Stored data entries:

-*-

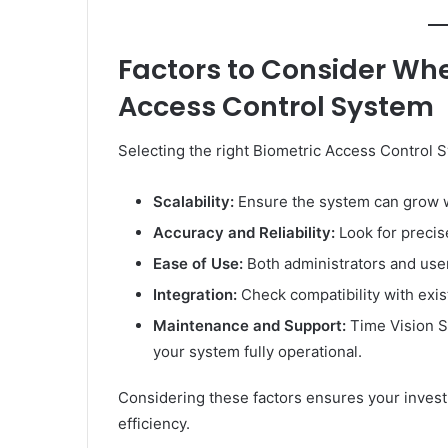
Factors to Consider Wh
Access Control System
Selecting the right Biometric Access Control S
Scalability:
Ensure the system can grow w
Accuracy and Reliability:
Look for precis
Ease of Use:
Both administrators and user
Integration:
Check compatibility with exis
Maintenance and Support:
Time Vision S
your system fully operational.
Considering these factors ensures your inves
efficiency.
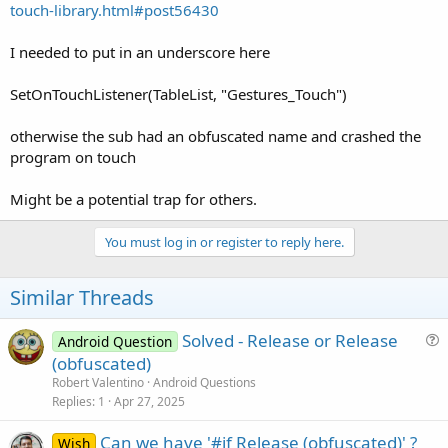
touch-library.html#post56430
I needed to put in an underscore here
SetOnTouchListener(TableList, "Gestures_Touch")
otherwise the sub had an obfuscated name and crashed the
program on touch
Might be a potential trap for others.
You must log in or register to reply here.
Similar Threads
Solved - Release or Release
Android Question
u
(obfuscated)
e
Robert Valentino
Android Questions
s
Replies
1
Apr 27, 2025
t
Can we have '#if Release (obfuscated)' ?
i
Wish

-*-

- What is required -
After going through the entries, say how many lines contain the string "your". Nothing else belongs in the reply.

- Written response -
2